About 30 years ago, when many retail centers moved out of downtown areas, the Natural Trust for Historic Preservation came up with a four-point approach for successful downtown centers, according to Eflin. The four points are organization, promotion, economic restructuring and design.

After breaking into groups, forum-goers cited needs of a central parking area, signs, benches, an inventory of buildings in the village, consistent zoning, maps, a website, and a plan moving forward.

"This was rewarding to see it coming together," said Antonia DeSoto, owner of Beyond the Sea, on York Street. "It feels great."

"We're just beginning an organizing committee, to see how this can actually happen," said Gloria Gustafson, who heads the usiness association.

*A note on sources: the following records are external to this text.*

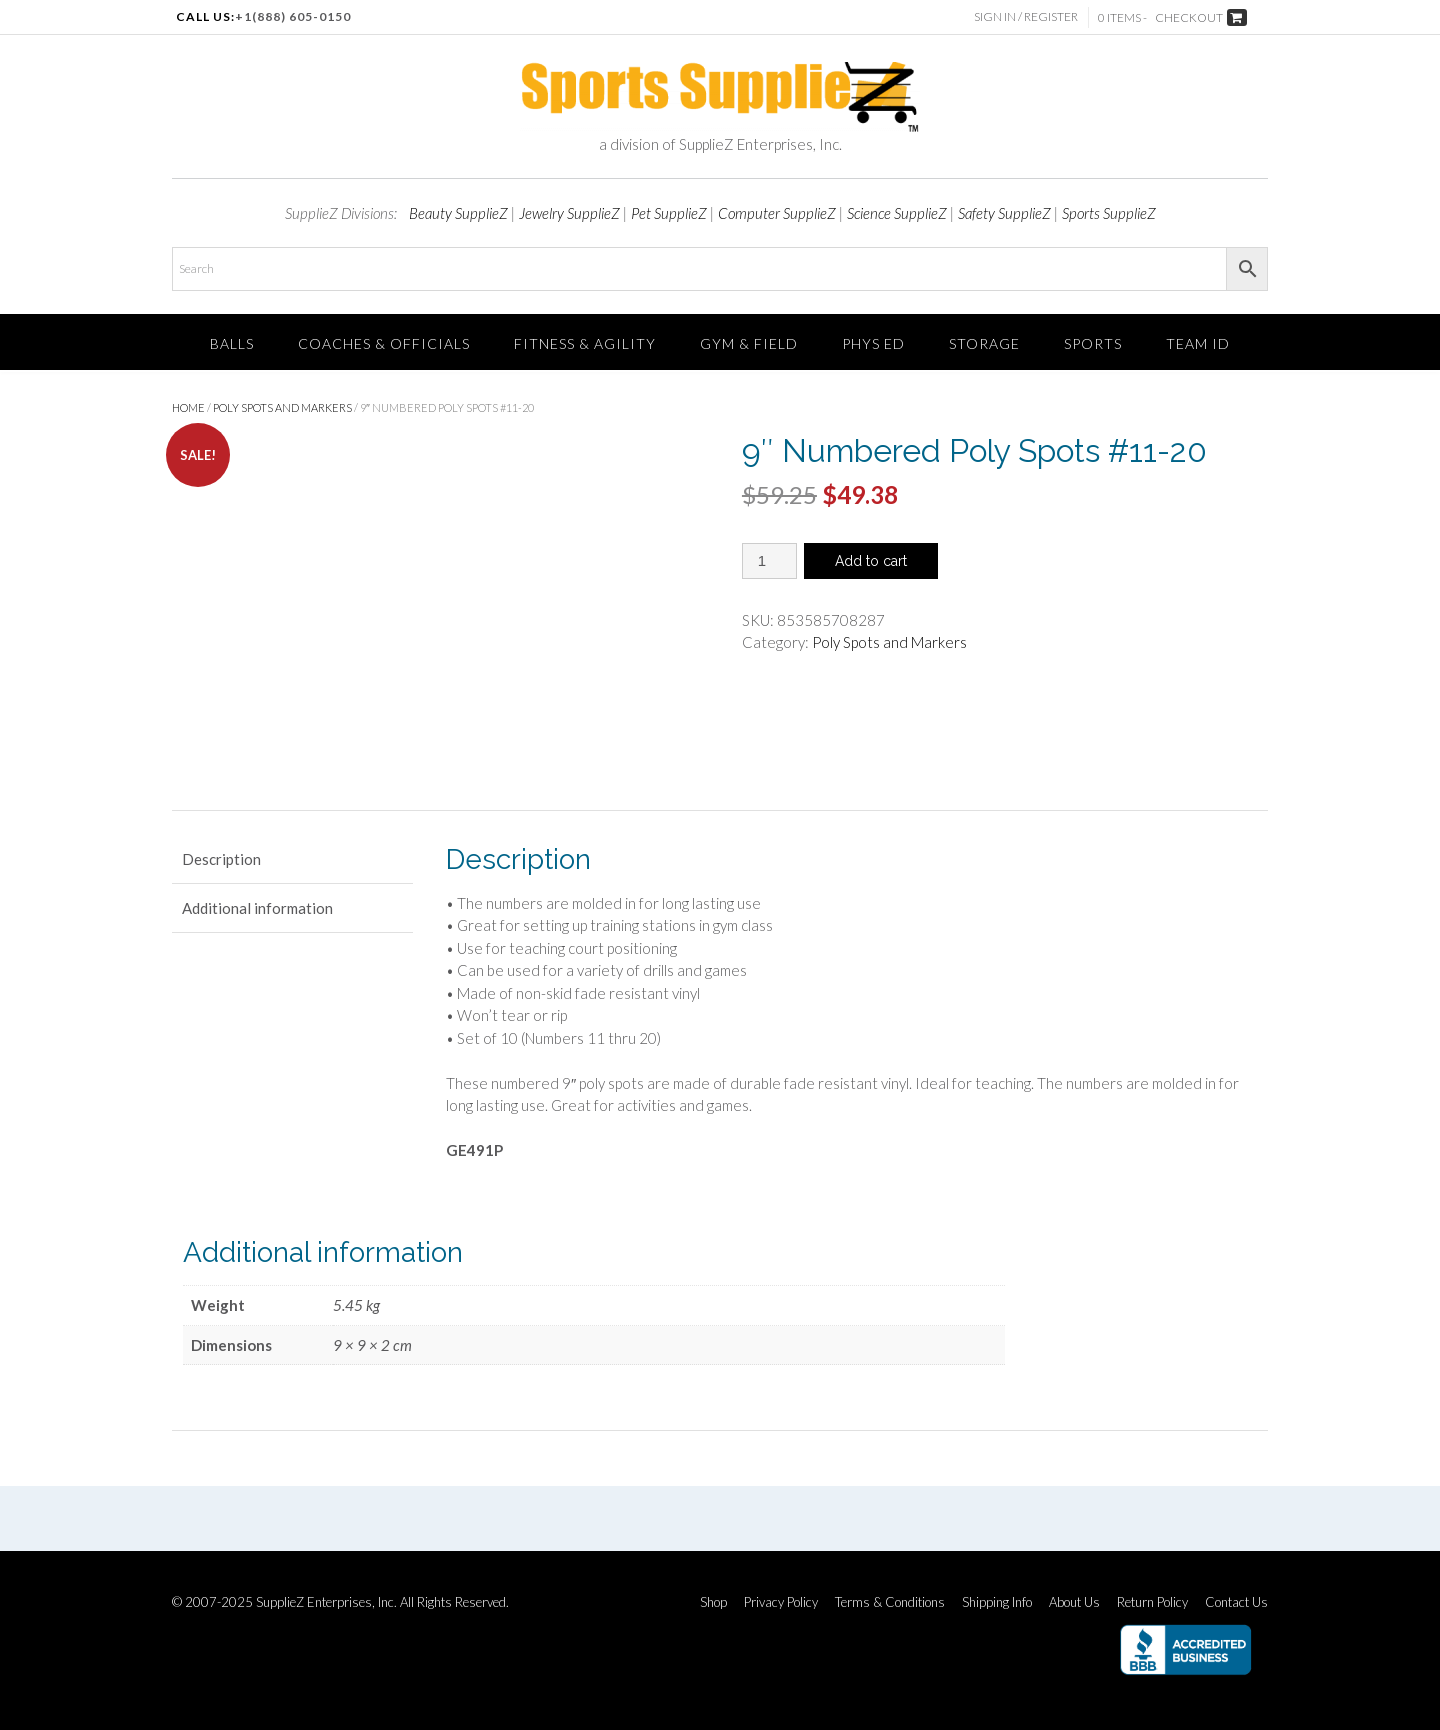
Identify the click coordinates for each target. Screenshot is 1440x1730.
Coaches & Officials (384, 343)
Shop (713, 1602)
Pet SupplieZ (669, 213)
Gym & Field (749, 343)
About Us (1074, 1602)
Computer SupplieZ (777, 213)
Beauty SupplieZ (458, 213)
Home (188, 407)
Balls (232, 343)
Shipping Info (997, 1602)
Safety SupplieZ (1004, 213)
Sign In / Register (1026, 16)
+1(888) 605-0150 (293, 16)
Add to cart (871, 561)
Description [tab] (221, 859)
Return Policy (1152, 1602)
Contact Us (1236, 1602)
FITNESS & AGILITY (585, 343)
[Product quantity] (769, 561)
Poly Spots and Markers (282, 407)
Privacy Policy (781, 1602)
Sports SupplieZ (1109, 213)
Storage (984, 343)
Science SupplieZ (897, 213)
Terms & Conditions (890, 1602)
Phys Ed (873, 343)
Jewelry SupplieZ (569, 213)
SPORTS (1093, 343)
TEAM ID (1198, 343)
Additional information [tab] (257, 908)
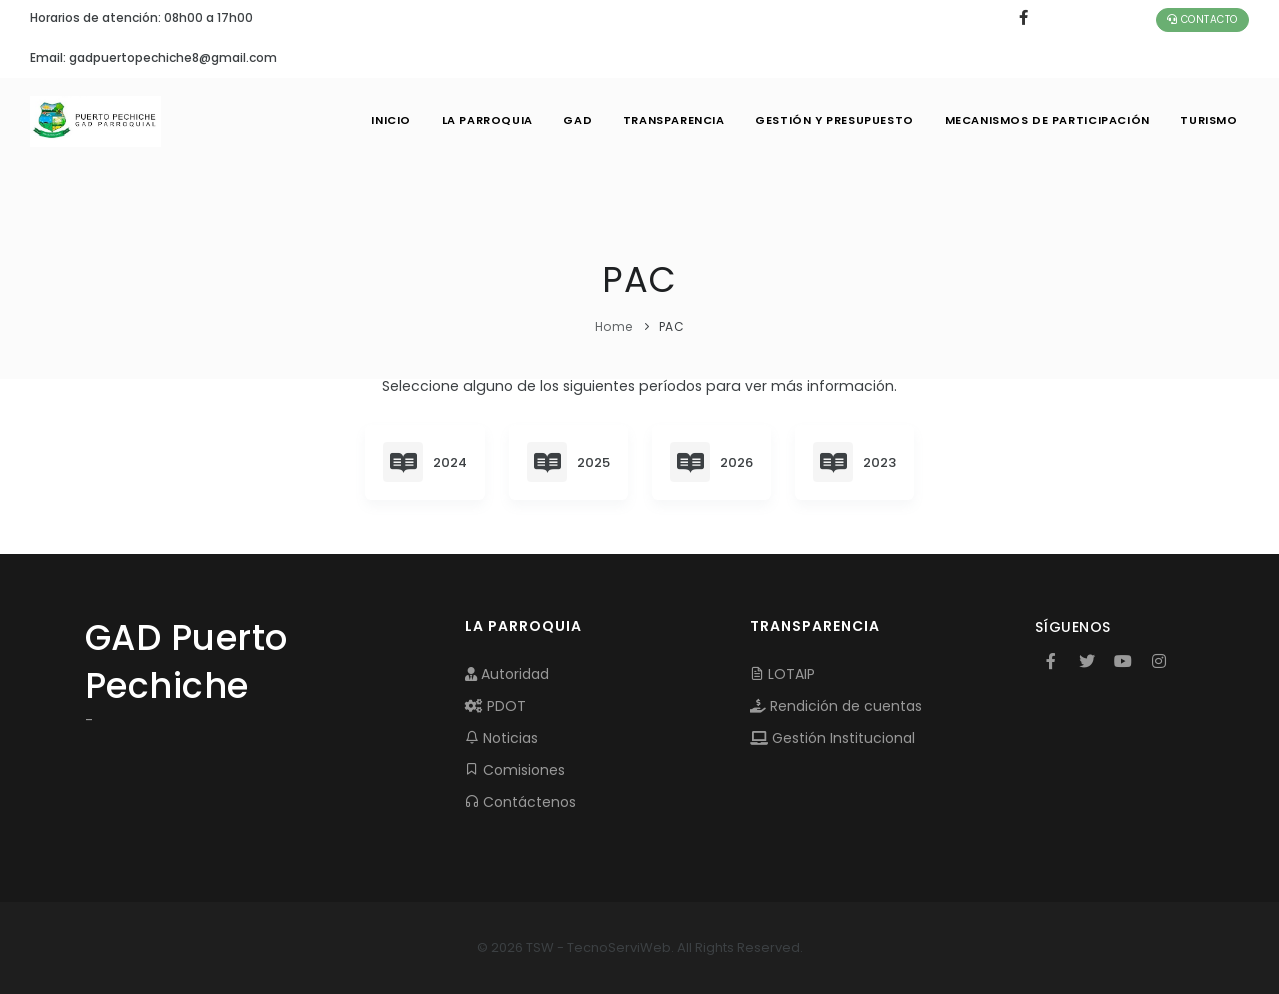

The Maine Development Foundation is the umbrella nonprofit organization for the Maine Downtown Center which offers communities the first step of becoming a Maine Downtown Network, and then becoming a part of a Main Street Maine community, based on the nationwide program. The Maine Downtown Network program offers towns support, technical services, training and more, for $250 to $1,000 a year, depending on the town's population. With the Main Street Maine designation towns get $30,000 worth of services and assistance for $750 a year, according to Eflin. Becoming a Main Street Maine community requires the formation of a separate nonprofit organization with staff and a board of directors, she said.